» **RECORDS**
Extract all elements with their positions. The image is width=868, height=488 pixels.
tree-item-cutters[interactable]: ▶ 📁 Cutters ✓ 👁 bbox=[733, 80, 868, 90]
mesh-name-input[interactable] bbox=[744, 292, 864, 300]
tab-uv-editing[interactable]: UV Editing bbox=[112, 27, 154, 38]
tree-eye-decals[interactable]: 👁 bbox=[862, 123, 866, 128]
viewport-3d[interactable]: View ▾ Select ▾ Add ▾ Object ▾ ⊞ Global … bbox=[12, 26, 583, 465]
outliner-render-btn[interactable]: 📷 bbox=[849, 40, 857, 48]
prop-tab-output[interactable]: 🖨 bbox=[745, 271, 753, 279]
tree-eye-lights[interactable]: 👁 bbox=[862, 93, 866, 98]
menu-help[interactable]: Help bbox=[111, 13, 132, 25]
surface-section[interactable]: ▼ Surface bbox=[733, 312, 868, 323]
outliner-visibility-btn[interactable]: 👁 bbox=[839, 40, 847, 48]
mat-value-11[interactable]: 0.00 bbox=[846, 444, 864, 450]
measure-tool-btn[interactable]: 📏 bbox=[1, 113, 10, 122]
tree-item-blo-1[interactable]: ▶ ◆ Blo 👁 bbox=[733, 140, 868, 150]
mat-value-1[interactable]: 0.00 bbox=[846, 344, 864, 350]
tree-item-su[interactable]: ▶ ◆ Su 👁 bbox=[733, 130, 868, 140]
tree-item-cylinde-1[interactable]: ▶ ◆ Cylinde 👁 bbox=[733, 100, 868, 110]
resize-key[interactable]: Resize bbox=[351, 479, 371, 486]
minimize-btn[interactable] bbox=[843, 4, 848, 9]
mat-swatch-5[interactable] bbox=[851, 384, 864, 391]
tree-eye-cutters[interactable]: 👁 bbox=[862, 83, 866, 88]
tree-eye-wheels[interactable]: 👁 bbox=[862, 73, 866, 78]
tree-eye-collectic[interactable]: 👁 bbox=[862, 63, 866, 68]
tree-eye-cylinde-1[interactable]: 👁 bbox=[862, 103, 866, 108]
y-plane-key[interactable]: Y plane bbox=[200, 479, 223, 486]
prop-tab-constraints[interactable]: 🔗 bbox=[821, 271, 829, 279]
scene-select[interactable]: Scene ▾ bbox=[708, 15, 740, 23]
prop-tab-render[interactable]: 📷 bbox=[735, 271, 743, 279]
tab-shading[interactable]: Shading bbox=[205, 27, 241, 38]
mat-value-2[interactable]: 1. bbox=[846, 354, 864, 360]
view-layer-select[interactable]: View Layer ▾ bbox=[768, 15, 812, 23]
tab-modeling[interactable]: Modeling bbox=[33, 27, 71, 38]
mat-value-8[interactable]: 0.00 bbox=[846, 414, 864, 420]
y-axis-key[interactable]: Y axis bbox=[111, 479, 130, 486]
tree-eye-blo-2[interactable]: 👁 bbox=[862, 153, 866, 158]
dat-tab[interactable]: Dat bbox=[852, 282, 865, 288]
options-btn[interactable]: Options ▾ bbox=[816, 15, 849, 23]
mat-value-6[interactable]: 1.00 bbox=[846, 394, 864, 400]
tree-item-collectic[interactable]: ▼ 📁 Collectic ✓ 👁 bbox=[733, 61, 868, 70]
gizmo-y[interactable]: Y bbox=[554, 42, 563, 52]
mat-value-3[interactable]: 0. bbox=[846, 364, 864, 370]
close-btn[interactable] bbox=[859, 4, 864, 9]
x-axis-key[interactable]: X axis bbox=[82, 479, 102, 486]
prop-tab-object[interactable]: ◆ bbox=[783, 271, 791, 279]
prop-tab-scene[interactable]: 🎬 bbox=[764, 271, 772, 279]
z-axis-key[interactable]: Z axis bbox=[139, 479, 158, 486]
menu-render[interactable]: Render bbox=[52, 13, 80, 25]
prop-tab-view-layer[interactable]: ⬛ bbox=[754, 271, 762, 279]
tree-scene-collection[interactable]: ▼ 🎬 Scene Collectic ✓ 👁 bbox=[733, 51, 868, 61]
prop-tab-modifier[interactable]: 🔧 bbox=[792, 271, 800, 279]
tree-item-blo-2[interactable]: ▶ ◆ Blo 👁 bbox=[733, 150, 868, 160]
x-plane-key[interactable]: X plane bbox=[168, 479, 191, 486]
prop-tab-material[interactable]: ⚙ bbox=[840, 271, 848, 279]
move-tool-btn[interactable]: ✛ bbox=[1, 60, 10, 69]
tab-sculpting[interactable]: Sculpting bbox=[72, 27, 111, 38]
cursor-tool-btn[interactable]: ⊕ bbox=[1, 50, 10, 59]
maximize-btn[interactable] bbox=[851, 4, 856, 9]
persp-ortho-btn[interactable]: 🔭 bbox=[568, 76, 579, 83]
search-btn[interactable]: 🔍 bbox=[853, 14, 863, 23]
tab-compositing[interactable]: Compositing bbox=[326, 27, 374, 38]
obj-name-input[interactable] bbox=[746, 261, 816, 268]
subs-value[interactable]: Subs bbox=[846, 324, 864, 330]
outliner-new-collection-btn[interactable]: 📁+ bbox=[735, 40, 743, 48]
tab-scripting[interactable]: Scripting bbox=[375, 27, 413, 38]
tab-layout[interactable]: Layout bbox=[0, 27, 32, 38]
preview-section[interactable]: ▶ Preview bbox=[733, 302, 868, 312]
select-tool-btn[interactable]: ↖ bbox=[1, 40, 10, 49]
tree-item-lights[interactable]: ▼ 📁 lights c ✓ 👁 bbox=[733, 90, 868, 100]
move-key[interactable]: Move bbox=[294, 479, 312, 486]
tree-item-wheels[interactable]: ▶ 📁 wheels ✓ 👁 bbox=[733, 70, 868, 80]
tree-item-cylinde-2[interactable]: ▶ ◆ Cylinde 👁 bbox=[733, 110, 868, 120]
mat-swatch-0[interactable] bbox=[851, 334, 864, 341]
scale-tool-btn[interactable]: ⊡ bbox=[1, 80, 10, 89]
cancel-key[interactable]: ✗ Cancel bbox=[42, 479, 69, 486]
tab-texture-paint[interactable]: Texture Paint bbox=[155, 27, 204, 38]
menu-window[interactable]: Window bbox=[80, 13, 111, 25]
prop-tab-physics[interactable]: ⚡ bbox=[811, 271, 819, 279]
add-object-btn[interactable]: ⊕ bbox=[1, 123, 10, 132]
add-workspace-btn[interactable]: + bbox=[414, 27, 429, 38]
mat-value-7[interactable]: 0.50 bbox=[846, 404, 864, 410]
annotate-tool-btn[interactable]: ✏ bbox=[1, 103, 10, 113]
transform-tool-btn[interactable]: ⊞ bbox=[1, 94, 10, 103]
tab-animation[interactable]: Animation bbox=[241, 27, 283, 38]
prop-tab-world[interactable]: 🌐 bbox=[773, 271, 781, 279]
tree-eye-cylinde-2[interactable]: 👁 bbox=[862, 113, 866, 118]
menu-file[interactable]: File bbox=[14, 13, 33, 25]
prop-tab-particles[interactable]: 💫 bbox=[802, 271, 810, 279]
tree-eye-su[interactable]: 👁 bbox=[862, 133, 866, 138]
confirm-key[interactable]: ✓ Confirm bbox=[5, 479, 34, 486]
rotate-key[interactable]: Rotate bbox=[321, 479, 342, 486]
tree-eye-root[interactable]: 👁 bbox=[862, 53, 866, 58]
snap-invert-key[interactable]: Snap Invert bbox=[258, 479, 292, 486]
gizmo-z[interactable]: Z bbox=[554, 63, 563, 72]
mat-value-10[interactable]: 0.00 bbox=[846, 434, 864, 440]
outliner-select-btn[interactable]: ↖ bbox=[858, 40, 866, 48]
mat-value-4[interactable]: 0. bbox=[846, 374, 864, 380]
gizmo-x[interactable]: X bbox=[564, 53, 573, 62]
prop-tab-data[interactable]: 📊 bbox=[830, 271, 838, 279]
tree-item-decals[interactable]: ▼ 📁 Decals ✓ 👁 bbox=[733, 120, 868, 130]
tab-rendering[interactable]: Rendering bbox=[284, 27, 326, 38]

» **YOUR INSTRUCTIONS**
Without adding anything, say how many lines in the listing above include the string "lights".

» **RESPONSE BOX**
2